Thoughts on My Village by Laura Moulton
Illustration by Muriel Green


It takes a village to raise a child. So the saying goes. In my case, the village showed up as soon as I became pregnant, and it's hung around ever since. Family, my students, old ladies, the neighborhood can collector, and the occasional odd bird in the grocery store. All characters from my village. They stepped forward bearing gifts, patting my belly, clucking at its size. They gave me fresh vegetables, and bottles of vitamins, tiny baby blankets. And they gave advice. Unsolicited and occasionally unwelcome advice.

Advice on Pain:

"Get the epidural", said Rosario, one of my Mexican students. "The epidural is your friend," she said. "I'm a nurse. I know."

"Not true," said Tomoko, from Japan. "All you need is breathing," and she clasped her delicate white hands together over her belly and said "Like this: Hee Hee whoooo, Hee Hee whoooo."

Once a week I drove to the correctional facility outside Portland. The women prisoners in my writing class had their own advice. Deborah said, "When you feel the pains start to come on, eat a bag of those little Hershey bars. That's all you need." But Star said, "Chocolate's fine, but you also need a bar to hang from and a towel to chew on." I paled, and they must have seen my face. "It's no worse than a big trip to the toilet," Deborah said. "That's bullshit, " said O'Nesha. "Everyone knows it's like a train wreck through your privates." And thus began an argument about the true nature of labor pain.

Art, who has sickle cell anemia and collects bottles and cans in our neighborhood, admired my belly, and told me to keep my feet up, to take it easy. He warned my husband that during labor I would place terrible curses upon him, and that he should avoid getting too near me, as I would break the bones in his hand, squeezing.

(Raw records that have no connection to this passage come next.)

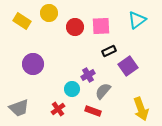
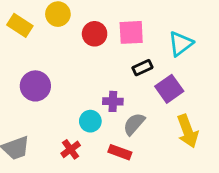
cyan triangle: (137, 20) -> (181, 44), moved
purple cross: (88, 75) -> (113, 101), turned 32
yellow arrow: (141, 109) -> (188, 131), moved

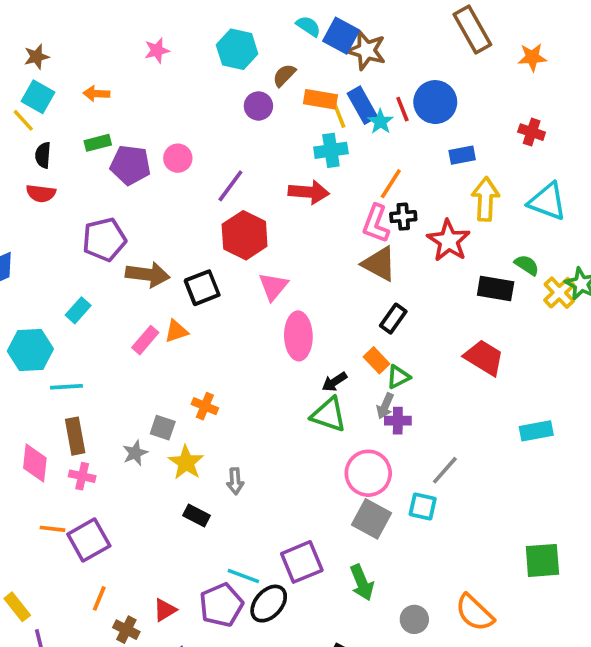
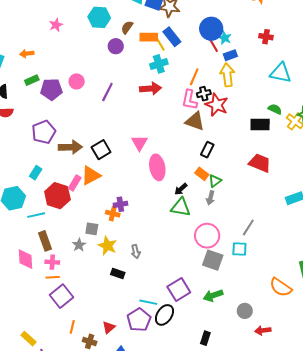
red line: (402, 109) -> (214, 46), moved
cyan star: (380, 122) -> (225, 38), moved
yellow arrow: (485, 199) -> (227, 75), moved
red hexagon: (245, 235) -> (57, 196), moved
red star: (449, 241) -> (217, 105), moved
orange triangle: (176, 331) -> (91, 175), size x1.5
purple cross: (398, 421) -> (120, 204), moved
orange line: (52, 529) -> (53, 277), moved
green arrow: (362, 582) -> (213, 295), turned 102
orange semicircle: (475, 613) -> (281, 287), moved

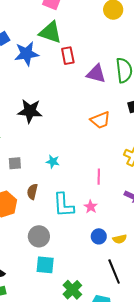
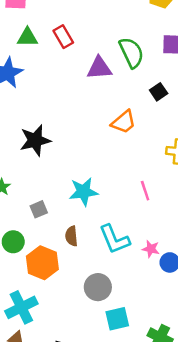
green triangle: (50, 32) -> (27, 37), size x0.7
red rectangle: (68, 56) -> (63, 37), moved
cyan star: (53, 162) -> (83, 192), size x1.6
pink star: (91, 207) -> (151, 249), moved

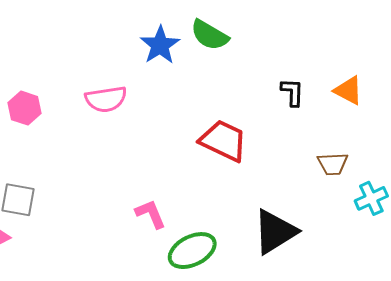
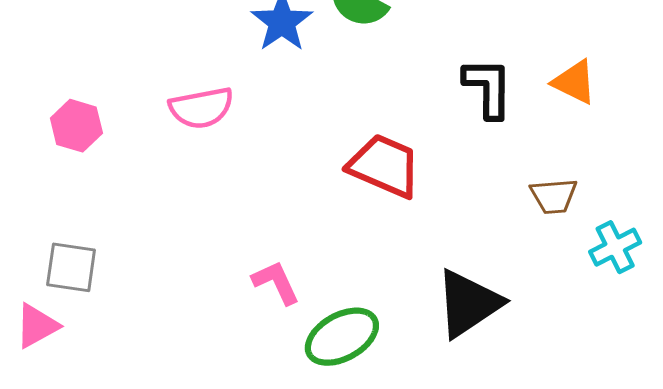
black L-shape: (292, 92) -> (488, 88), size x1.4

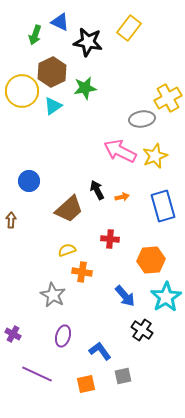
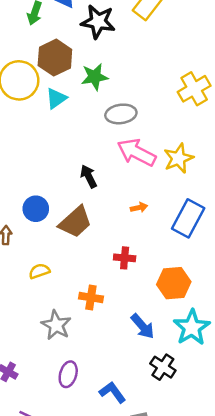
gray ellipse: (142, 119) -> (121, 114), moved
blue circle: (29, 181) -> (36, 209), moved
black arrow: (97, 190) -> (89, 176), moved
blue rectangle: (163, 206) -> (188, 218), turned 44
yellow semicircle: (67, 250) -> (39, 271), moved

Advice on the Sex of the Baby:

Another student, Gerardo, is an obstetrician in Mexico, but works at Carl's Junior here in the States. After class he often asked me questions -- how I was feeling, and was the baby kicking? I asked if he could tell the sex of the baby by the way I was carrying it. He studied my belly for a minute and then said, "In my village, if a woman's abdomen is bonita, is nice, we say she's having a girl. If it is so-so, ugly" (here he turned his hand side to side) "then we say it's boy. In your case ... "Maybe boy."

People had plenty of theories: If you carry it high, it's a girl. If you look "ugly" during your pregnancy, it's a girl, because girls steal your beauty. If your belly sticks out in a point, it's a boy. When I asked my high school students what they thought, boy or girl, Ryan from the Philippines said "Depends on your elbow" and I said "My elbow?" and looked at one. "It's a boy," Ryan said, "because you looked at your right elbow first."

Unhelpful Advice:

"You're strong," Gerardo said. "I think you should be able to do it." He showed me pictures of himself in green scrubs, delivering babies in Mexico. Photos of blood-covered babies, corkscrew umbilical cords, his front covered in slickness. I gripped the corner of my desk, and said "Thank you very much."

A woman straight out of a Flannery O'Connor short story limped up to me in a line at a Safeway, and planted her hands on my stomach. "When's it due?" she said, through a gap where her front teeth should have been. Her hair stood up in the back, as though she'd just climbed out of bed.

"A few days ago." I shifted away from her slightly.

"They gonna induce if it don't go?" she asked.

"It'll go.," I said, grimly. It's going to come in the next few days."
Then she rubbed my belly and observed that I wasn't all that big. Maybe it'd be another month. She cackled and limped away. I fled the store feeling like she'd placed a hex on me.

My husband and I went for a walk to a nearby park. A woman in a purple sweat suit trotted after us, and hollered "scuze me" (and I thought, Ah hell, because we'd been hit up for hand-outs so often the past days -- and so close to Christmas. I thought that being "great with child" should make me exempt from panhandlers). But the woman said she had a gift, that she could look at a pregnant woman and predict the sex of the baby, when it would be born, its weight and height, and so on.
"Okay," I said. "Shoot."

She put her hands on my giant stomach. "It's a boy, definitely. He'll be about 8 pounds..and 19 inches." She cocked her head. "I'd say you're about 8 months along."
What she didn't know was that I was five days overdue by then, feeling big as a house, and very cross about it. She didn't know that I'd go more than a week past my due date before I birthed my 9-pound baby boy.

There, in the park, with her hand on my stomach, she said "What a special thing, having a baby." We said yes. It was true.

And then she asked, "Could you kind folks spare some change?"